» WHAT YOU SHOULD DO: Only the lines containing the string "symbol" are needed; copy all of them from the listing.

DATA SUPPLIED START

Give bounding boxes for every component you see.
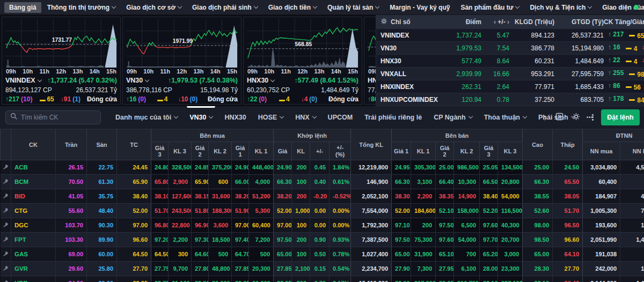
sell-cell-1[interactable]: 97.10 xyxy=(392,218,411,233)
buy-cell-5[interactable]: 24.90 xyxy=(232,160,249,175)
match-cell-4[interactable]: 0.00% xyxy=(330,204,351,218)
match-cell-4[interactable]: 0.61% xyxy=(330,175,351,189)
col-cao[interactable]: Cao xyxy=(523,129,553,160)
sell-cell-6[interactable]: 40,300 xyxy=(498,218,523,233)
sell-cell-4[interactable]: 10,300 xyxy=(454,175,480,189)
sell-cell-3[interactable]: 25.00 xyxy=(436,160,454,175)
pin-icon[interactable] xyxy=(1,204,11,218)
symbol-cell[interactable]: HDB xyxy=(11,276,56,282)
tab-tr-i-phi-u-ri-ng-l-[interactable]: Trái phiếu riêng lẻ xyxy=(358,106,428,129)
match-cell-3[interactable]: -0.20 xyxy=(310,189,330,204)
buy-cell-1[interactable]: 27.75 xyxy=(151,262,169,276)
sell-cell-5[interactable]: 33.10 xyxy=(480,276,498,282)
upload-icon[interactable]: ↑ xyxy=(543,113,547,121)
match-cell-4[interactable]: -0.52% xyxy=(330,189,351,204)
index-name-dropdown[interactable]: VNINDEX xyxy=(5,77,41,84)
match-cell-3[interactable]: 0.50 xyxy=(310,247,330,262)
gear-icon[interactable] xyxy=(380,18,387,26)
sell-cell-6[interactable]: 54,000 xyxy=(498,189,523,204)
buy-cell-6[interactable]: 5,300 xyxy=(249,204,274,218)
buy-cell-4[interactable]: 31,600 xyxy=(209,189,232,204)
match-cell-1[interactable]: 24.90 xyxy=(274,160,292,175)
tab-vn30[interactable]: VN30 xyxy=(184,106,218,129)
sell-cell-2[interactable]: 31,900 xyxy=(411,247,436,262)
buy-cell-2[interactable]: 2,200 xyxy=(169,233,192,247)
sell-cell-4[interactable]: 986,500 xyxy=(454,160,480,175)
col-ck[interactable]: CK xyxy=(11,129,56,160)
sell-cell-3[interactable]: 97.50 xyxy=(436,218,454,233)
col-match-chgpct[interactable]: +/- (%) xyxy=(330,142,351,160)
symbol-cell[interactable]: ACB xyxy=(11,160,56,175)
symbol-cell[interactable]: CTG xyxy=(11,204,56,218)
buy-cell-1[interactable]: 32.75 xyxy=(151,276,169,282)
sell-cell-3[interactable]: 66.40 xyxy=(436,175,454,189)
pin-icon[interactable] xyxy=(1,247,11,262)
buy-cell-6[interactable]: 60,400 xyxy=(249,218,274,233)
col-tc[interactable]: TC xyxy=(117,129,151,160)
col-sell-kl3[interactable]: KL 3 xyxy=(498,142,523,160)
match-cell-3[interactable]: 0.00 xyxy=(310,218,330,233)
sell-cell-2[interactable]: 217,900 xyxy=(411,276,436,282)
symbol-cell[interactable]: BCM xyxy=(11,175,56,189)
col-match-kl[interactable]: KL xyxy=(292,142,310,160)
buy-cell-1[interactable]: 51.70 xyxy=(151,204,169,218)
buy-cell-4[interactable]: 188,300 xyxy=(209,204,232,218)
tab-upcom[interactable]: UPCOM xyxy=(322,106,359,129)
sell-cell-6[interactable]: 3,000 xyxy=(498,247,523,262)
col-nn-ban[interactable]: NN bán xyxy=(620,142,644,160)
sell-cell-2[interactable]: 3,100 xyxy=(411,175,436,189)
sell-cell-3[interactable]: 65.10 xyxy=(436,247,454,262)
index-row-HNXINDEX[interactable]: HNXINDEX262.312.6477.9711,685.433↑ 8656↓… xyxy=(376,80,644,93)
buy-cell-3[interactable]: 24.85 xyxy=(192,160,209,175)
sell-cell-5[interactable]: 65.20 xyxy=(480,247,498,262)
sell-cell-5[interactable]: 97.60 xyxy=(480,218,498,233)
buy-cell-2[interactable]: 243,500 xyxy=(169,204,192,218)
sell-cell-2[interactable]: 305,300 xyxy=(411,160,436,175)
match-cell-2[interactable]: 300 xyxy=(292,276,310,282)
buy-cell-3[interactable]: 65.90 xyxy=(192,175,209,189)
sell-cell-1[interactable]: 97.50 xyxy=(392,233,411,247)
sell-cell-6[interactable]: 134,500 xyxy=(498,160,523,175)
nav-item-9[interactable]: Dịch vụ & Tiện ích xyxy=(525,2,596,13)
buy-cell-1[interactable]: 97.20 xyxy=(151,233,169,247)
search-box[interactable] xyxy=(5,110,101,124)
sell-cell-1[interactable]: 27.90 xyxy=(392,262,411,276)
buy-cell-6[interactable]: 500 xyxy=(249,247,274,262)
col-tong-kl[interactable]: Tổng KL xyxy=(351,129,392,160)
buy-cell-2[interactable]: 2,900 xyxy=(169,175,192,189)
sell-cell-1[interactable]: 24.95 xyxy=(392,160,411,175)
buy-cell-3[interactable]: 38.15 xyxy=(192,189,209,204)
buy-cell-1[interactable]: 38.10 xyxy=(151,189,169,204)
match-cell-2[interactable]: 200 xyxy=(292,189,310,204)
tab-hose[interactable]: HOSE xyxy=(252,106,289,129)
col-buy-kl2[interactable]: KL 2 xyxy=(209,142,232,160)
nav-item-7[interactable]: Margin - Vay ký quỹ xyxy=(385,2,455,13)
sell-cell-5[interactable]: 52.20 xyxy=(480,204,498,218)
sell-cell-6[interactable]: 20,700 xyxy=(498,233,523,247)
symbol-cell[interactable]: GVR xyxy=(11,262,56,276)
index-row-HNX30[interactable]: HNX30577.498.6460.2311,484.649↑ 224↓ 4 xyxy=(376,55,644,68)
sell-cell-1[interactable]: 66.30 xyxy=(392,175,411,189)
match-cell-4[interactable]: 0.93% xyxy=(330,233,351,247)
match-cell-1[interactable]: 97.50 xyxy=(274,233,292,247)
col-match-chg[interactable]: +/- xyxy=(310,142,330,160)
col-sell-kl1[interactable]: KL 1 xyxy=(411,142,436,160)
pin-icon[interactable] xyxy=(1,276,11,282)
pin-icon[interactable] xyxy=(1,233,11,247)
match-cell-4[interactable]: 0.00% xyxy=(330,218,351,233)
buy-cell-5[interactable]: 66.00 xyxy=(232,175,249,189)
match-cell-1[interactable]: 38.20 xyxy=(274,189,292,204)
buy-cell-4[interactable]: 3,600 xyxy=(209,218,232,233)
col-buy-gia1[interactable]: Giá 1 xyxy=(232,142,249,160)
col-tran[interactable]: Trần xyxy=(56,129,87,160)
buy-cell-6[interactable]: 7,200 xyxy=(249,233,274,247)
buy-cell-6[interactable]: 4,000 xyxy=(249,175,274,189)
match-cell-3[interactable]: 0.15 xyxy=(310,262,330,276)
buy-cell-2[interactable]: 9,700 xyxy=(169,262,192,276)
tab-cp-ng-nh[interactable]: CP Ngành xyxy=(428,106,478,129)
prev-arrow-icon[interactable]: ‹ xyxy=(494,18,496,26)
sell-cell-4[interactable]: 14,900 xyxy=(454,189,480,204)
match-cell-2[interactable]: 100 xyxy=(292,247,310,262)
buy-cell-5[interactable]: 97.40 xyxy=(232,233,249,247)
sell-cell-1[interactable]: 38.30 xyxy=(392,189,411,204)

DATA SUPPLIED END

» YOUR RESPONSE:
symbol-cell[interactable]: HDB xyxy=(11,276,56,282)
symbol-cell[interactable]: ACB xyxy=(11,160,56,175)
symbol-cell[interactable]: CTG xyxy=(11,204,56,218)
symbol-cell[interactable]: BCM xyxy=(11,175,56,189)
symbol-cell[interactable]: GVR xyxy=(11,262,56,276)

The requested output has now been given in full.